## WHAT THE EXERCISE ASKS
Find every line below where the string "yahoo" shows up, and copy those lines.

*** EXERCISE INPUTS Section Begins ***

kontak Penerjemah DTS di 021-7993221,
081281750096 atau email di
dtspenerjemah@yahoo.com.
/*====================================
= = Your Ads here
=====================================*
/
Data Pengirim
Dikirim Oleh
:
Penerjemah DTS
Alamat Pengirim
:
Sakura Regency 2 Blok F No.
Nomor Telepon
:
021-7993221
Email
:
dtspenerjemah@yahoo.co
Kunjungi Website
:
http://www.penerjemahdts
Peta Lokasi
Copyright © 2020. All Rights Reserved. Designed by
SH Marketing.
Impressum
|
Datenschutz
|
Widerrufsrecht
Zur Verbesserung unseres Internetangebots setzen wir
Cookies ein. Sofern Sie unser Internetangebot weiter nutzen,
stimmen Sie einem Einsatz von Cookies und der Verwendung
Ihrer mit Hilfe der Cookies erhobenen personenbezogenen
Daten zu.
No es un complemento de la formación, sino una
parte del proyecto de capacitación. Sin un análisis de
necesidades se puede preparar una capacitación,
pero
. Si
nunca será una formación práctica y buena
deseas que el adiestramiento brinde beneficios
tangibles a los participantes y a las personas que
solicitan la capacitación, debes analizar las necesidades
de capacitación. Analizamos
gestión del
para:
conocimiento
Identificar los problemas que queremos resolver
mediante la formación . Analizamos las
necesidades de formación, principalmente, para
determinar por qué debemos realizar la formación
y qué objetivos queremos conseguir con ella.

*** EXERCISE INPUTS Section Ends ***
*** EXERCISE INPUTS Section Begins ***

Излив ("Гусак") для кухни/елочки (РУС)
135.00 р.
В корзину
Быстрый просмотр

*** EXERCISE INPUTS Section Ends ***

## ANSWER SECTION
dtspenerjemah@yahoo.com.
dtspenerjemah@yahoo.co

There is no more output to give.